4 - O contrato tem sempre uma duração determinada, não podendo, em qualquer caso, exceder dois anos de duração.

5 - O contrato caduca aquando da verificação do termo resolutivo estipulado, podendo ser renovado por mútuo acordo das partes, mas não sendo admissíveis cláusulas de renovação automática do mesmo.

6 - O incumprimento culposo dos deveres decorrentes do contrato atribui ao contraente lesado o direito de o resolver com justa causa e com efeitos imediatos.

7 - A parte que promover indevidamente a rutura do contrato deve indemnizar a outra do prejuízo que esta sofrer.

8 - As partes podem fixar, por acordo, o montante da indemnização a que se refere o número anterior.

9 - Quando o dever de indemnizar recaia sobre o praticante desportivo, o respetivo montante não pode exceder o que resultar da aplicação do n.º 3 ao período remanescente do contrato.

Artigo 39.º — Limitações ao exercício da atividade de empresário

Sem prejuízo de outras limitações estabelecidas em regulamentos federativos nacionais ou internacionais, ficam inibidos de exercer a atividade de empresário desportivo as seguintes entidades:

a)

As sociedades desportivas;

b)

Os clubes desportivos;

c)

Os dirigentes desportivos;

d)

Os titulares de cargos em órgãos das sociedades desportivas ou clubes;

e)

Os treinadores, praticantes, árbitros, médicos e massagistas.

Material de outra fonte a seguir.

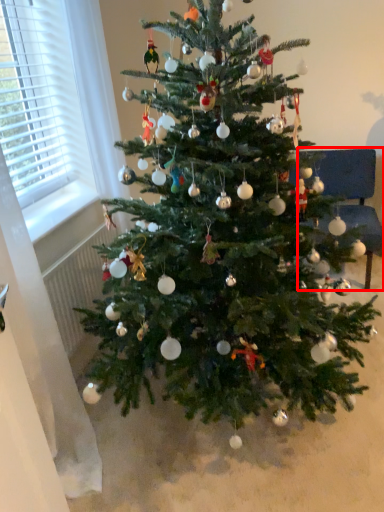 Question: Where is armchair (annotated by the red box) located in relation to christmas tree in the image?

Choices:
 (A) left
 (B) right

Answer: (B)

CAPÍTULO VIII — Regime sancionatório

Artigo 40.º — Contraordenações

1 - Constitui contraordenação muito grave a prestação de atividade com base num contrato de trabalho desportivo por parte de menor que não satisfaça as condições referidas no n.º 1 do artigo 5.º, bem como a execução de contrato de formação desportiva por parte de menor sem a idade mínima prevista no n.º 1 do artigo 28.º

2 - Constitui contraordenação grave a violação dos artigos 11.º e 12.º, do n.º 3 do artigo 15.º, do n.º 3 do artigo 16.º, do artigo 17.º, dos n.os 2, 3 e 4 do artigo 18.º, da alínea c) do n.º 1 e do n.º 2 do artigo 32.º

3 - Constitui contraordenação leve a violação do n.º 2 do artigo 5.º, dos n.os 1, 2 e 3 do artigo 6.º e da parte final do n.º 2 do artigo 29.º

CAPÍTULO IX — Disposições finais

Artigo 41.º — Modalidade contratual intermédia

Por convenção coletiva pode ser criada e regulamentada uma modalidade contratual entre o contrato de formação e o contrato de trabalho, destinada a praticantes desportivos com idade não superior a 21 anos.

Artigo 42.º — Nulidade

São nulas as cláusulas contratuais que contrariem o disposto nesta lei ou que produzam um efeito prático idêntico ao que a lei quis proibir.

Artigo 43.º — Norma revogatória

É revogada a Lei n.º 28/98, de 26 de junho, alterada pela Lei n.º 114/99, de 3 de agosto.

Aprovada em 24 de maio de 2017.

O Presidente da Assembleia da República, Eduardo Ferro Rodrigues.

Promulgada em 12 de junho de 2017.

Publique-se.

O Presidente da República, Marcelo Rebelo de Sousa.

Referendada em 28 de junho de 2017.

O Primeiro-Ministro, António Luís Santos da Costa.